Problem to solve: Give again, unaltered, the lines of the listing below that run from the line having "ideal para aplicaciones" through the line having "Diseño revolucionario".

Task input:
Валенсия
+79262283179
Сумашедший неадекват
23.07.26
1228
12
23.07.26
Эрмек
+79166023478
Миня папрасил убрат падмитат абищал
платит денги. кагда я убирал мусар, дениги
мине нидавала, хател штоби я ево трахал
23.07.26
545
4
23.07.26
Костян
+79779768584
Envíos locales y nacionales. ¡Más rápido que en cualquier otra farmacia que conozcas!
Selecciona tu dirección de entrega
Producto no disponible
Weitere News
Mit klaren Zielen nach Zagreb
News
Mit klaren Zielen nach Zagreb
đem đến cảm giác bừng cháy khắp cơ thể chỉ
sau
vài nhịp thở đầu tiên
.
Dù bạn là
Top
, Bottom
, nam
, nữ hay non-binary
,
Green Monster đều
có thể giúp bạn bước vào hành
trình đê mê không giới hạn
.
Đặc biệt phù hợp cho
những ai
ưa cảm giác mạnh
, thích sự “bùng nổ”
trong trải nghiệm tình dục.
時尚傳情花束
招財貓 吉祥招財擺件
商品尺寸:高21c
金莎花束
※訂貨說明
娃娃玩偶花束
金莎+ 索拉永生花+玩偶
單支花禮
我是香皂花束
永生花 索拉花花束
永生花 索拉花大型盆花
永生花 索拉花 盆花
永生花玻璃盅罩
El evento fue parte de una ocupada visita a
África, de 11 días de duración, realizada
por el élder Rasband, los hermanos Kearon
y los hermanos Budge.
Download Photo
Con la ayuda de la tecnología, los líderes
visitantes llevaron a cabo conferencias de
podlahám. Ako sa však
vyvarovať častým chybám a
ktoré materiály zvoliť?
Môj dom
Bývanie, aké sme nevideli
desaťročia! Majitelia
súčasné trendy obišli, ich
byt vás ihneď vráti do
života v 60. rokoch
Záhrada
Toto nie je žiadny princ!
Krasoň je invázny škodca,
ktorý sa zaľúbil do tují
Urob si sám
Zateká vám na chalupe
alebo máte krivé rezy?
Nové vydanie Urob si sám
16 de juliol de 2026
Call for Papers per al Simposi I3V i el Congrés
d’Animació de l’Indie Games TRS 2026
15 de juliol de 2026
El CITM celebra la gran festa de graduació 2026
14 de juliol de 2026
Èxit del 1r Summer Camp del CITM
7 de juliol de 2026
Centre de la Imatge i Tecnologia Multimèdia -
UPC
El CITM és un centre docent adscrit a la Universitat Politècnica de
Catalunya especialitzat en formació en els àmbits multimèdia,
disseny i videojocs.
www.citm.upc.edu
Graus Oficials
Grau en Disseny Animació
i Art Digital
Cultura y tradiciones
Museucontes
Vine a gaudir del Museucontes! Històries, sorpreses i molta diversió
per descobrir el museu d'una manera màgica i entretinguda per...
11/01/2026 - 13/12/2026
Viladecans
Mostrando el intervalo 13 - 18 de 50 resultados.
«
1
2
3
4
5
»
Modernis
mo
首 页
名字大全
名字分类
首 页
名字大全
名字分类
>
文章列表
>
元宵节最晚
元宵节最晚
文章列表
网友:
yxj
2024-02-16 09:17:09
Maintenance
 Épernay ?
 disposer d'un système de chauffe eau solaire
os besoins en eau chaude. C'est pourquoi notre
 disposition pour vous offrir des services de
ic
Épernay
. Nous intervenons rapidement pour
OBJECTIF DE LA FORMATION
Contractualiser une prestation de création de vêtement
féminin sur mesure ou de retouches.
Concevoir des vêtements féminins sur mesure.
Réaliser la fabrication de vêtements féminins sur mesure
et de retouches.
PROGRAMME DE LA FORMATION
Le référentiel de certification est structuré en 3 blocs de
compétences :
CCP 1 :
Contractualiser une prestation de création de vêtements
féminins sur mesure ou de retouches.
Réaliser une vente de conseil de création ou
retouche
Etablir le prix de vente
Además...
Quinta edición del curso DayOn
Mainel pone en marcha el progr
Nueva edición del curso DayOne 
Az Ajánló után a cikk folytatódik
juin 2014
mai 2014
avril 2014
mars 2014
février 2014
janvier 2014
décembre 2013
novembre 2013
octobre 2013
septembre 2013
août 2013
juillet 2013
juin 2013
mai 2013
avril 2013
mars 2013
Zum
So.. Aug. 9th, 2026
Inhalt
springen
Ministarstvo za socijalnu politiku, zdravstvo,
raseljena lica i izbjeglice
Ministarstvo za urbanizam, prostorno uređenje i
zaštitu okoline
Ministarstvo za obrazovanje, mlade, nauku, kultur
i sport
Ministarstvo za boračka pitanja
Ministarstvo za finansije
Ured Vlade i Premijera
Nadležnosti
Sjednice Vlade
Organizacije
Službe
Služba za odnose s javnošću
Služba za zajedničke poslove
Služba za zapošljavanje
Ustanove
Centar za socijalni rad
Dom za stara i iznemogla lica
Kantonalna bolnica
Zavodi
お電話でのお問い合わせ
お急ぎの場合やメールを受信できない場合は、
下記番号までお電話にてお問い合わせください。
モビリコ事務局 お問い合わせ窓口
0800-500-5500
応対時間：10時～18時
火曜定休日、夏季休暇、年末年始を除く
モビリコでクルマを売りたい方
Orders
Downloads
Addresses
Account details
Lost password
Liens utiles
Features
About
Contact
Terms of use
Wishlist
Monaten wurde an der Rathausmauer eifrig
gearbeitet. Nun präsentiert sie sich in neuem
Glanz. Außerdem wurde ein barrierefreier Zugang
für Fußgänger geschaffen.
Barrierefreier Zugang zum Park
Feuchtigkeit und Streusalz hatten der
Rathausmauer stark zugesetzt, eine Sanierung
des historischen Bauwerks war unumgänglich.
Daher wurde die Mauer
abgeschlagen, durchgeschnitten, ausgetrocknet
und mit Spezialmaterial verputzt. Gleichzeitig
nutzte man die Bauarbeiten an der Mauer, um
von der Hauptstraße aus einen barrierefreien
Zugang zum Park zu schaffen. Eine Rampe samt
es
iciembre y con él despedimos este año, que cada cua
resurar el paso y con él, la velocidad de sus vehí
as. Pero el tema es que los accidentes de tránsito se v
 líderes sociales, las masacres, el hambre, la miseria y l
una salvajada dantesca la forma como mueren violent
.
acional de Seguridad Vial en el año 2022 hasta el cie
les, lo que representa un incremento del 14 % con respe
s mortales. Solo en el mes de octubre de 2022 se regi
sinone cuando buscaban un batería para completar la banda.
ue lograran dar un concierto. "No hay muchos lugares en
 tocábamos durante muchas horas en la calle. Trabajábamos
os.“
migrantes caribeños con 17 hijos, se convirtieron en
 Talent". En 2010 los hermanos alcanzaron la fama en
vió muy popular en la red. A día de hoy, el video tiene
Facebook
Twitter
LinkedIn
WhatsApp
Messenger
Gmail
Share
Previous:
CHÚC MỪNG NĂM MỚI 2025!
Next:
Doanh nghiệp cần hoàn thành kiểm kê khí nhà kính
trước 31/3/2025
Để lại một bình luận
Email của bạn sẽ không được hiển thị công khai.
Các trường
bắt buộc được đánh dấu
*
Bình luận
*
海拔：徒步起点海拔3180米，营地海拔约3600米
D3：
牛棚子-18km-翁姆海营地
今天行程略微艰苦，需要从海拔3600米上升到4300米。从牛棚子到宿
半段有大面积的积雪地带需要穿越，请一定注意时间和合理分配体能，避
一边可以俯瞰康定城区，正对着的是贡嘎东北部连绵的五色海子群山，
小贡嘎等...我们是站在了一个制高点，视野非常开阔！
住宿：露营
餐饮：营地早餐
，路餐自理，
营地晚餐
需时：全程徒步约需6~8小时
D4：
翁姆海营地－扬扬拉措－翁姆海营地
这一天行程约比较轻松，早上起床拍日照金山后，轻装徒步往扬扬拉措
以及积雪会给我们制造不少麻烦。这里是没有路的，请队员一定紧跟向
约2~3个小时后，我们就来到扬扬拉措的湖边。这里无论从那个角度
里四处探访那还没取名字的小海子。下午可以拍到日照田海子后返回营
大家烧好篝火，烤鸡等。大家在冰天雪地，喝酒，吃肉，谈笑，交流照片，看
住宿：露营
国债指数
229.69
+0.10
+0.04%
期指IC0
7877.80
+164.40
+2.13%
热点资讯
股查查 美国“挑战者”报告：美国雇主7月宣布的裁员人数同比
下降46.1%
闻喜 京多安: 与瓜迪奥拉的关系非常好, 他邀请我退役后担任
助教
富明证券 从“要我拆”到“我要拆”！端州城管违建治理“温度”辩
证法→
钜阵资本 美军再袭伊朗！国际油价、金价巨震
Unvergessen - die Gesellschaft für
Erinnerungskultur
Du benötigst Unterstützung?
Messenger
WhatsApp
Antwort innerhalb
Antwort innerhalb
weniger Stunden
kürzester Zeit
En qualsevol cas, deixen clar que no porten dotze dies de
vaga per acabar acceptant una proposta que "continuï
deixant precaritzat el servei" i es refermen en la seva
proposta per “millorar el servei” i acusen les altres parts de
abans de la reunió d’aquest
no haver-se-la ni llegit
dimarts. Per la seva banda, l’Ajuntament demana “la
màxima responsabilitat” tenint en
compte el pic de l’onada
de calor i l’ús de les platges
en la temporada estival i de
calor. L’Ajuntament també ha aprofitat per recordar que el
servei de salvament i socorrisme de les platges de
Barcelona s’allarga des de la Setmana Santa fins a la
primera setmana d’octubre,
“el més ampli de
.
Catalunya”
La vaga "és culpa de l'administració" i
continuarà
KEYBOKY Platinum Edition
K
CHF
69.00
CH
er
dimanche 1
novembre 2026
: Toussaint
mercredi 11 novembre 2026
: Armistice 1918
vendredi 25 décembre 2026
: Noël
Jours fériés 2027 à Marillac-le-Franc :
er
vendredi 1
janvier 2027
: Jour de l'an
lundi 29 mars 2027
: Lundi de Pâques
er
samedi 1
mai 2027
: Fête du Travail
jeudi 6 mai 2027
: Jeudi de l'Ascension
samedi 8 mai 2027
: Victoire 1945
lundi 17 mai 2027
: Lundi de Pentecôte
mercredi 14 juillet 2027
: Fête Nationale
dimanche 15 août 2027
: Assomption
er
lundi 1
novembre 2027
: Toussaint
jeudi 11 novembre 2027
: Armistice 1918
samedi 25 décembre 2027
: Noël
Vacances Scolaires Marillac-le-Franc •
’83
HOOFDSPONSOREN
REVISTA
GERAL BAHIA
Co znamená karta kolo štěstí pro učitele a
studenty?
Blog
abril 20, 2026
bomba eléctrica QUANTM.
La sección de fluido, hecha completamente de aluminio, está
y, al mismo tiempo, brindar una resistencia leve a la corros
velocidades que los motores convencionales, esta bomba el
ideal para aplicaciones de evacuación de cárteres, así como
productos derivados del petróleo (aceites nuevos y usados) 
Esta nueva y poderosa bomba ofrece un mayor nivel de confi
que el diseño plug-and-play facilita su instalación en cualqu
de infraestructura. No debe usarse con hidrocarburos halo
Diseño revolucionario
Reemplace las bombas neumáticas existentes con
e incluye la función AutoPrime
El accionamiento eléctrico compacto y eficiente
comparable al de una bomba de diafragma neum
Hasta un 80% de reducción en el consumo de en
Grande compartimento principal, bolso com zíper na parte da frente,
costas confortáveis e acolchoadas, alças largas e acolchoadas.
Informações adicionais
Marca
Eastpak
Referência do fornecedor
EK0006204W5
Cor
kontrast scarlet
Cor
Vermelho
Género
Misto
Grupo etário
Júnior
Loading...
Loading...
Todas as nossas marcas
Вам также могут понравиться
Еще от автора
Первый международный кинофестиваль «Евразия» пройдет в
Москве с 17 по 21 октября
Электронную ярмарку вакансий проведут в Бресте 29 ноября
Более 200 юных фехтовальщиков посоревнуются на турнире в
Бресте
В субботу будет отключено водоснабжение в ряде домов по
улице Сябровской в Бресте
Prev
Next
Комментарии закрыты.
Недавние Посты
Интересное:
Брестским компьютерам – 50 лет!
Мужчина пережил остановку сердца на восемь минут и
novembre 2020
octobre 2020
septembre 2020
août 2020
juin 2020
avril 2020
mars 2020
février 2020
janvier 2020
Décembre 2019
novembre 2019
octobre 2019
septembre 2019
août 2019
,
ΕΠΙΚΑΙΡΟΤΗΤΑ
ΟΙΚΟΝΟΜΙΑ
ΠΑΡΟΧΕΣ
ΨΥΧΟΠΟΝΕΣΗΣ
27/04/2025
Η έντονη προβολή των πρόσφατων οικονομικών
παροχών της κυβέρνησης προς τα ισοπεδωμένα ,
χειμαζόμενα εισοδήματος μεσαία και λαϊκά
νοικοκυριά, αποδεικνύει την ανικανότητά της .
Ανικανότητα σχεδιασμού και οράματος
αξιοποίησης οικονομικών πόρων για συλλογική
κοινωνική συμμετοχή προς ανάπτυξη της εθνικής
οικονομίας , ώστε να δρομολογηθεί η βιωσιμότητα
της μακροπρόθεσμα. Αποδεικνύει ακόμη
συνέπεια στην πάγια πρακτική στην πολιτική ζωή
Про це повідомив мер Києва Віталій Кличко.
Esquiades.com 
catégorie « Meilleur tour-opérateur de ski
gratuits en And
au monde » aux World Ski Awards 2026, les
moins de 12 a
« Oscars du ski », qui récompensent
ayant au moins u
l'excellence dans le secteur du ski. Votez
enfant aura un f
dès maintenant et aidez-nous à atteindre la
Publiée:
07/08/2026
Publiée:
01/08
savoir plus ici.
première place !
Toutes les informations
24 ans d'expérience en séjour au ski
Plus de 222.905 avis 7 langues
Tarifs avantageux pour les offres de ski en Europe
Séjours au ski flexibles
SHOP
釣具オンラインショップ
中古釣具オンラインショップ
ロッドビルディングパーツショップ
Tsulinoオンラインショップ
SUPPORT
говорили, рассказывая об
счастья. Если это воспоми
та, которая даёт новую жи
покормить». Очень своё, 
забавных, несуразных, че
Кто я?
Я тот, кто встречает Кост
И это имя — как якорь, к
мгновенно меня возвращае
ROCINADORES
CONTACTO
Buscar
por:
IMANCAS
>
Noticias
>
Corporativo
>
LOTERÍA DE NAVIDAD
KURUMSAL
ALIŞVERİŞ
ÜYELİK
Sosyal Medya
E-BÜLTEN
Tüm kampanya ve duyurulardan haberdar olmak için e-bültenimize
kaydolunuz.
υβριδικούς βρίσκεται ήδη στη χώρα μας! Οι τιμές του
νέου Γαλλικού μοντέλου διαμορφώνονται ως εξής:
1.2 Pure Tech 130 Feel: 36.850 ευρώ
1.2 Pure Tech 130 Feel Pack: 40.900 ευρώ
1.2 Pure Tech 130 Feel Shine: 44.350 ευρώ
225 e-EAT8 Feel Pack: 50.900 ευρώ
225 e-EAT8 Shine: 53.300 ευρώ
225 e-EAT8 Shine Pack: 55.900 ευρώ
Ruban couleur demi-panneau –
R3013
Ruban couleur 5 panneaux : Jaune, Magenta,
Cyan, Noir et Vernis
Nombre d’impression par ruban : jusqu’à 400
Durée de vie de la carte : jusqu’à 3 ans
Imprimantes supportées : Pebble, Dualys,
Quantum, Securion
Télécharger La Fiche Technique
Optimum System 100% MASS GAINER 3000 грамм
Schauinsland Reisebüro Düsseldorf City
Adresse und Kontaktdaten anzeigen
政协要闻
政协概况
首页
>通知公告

Response to the exercise:
ideal para aplicaciones de evacuación de cárteres, así como
productos derivados del petróleo (aceites nuevos y usados) 
Esta nueva y poderosa bomba ofrece un mayor nivel de confi
que el diseño plug-and-play facilita su instalación en cualqu
de infraestructura. No debe usarse con hidrocarburos halo
Diseño revolucionario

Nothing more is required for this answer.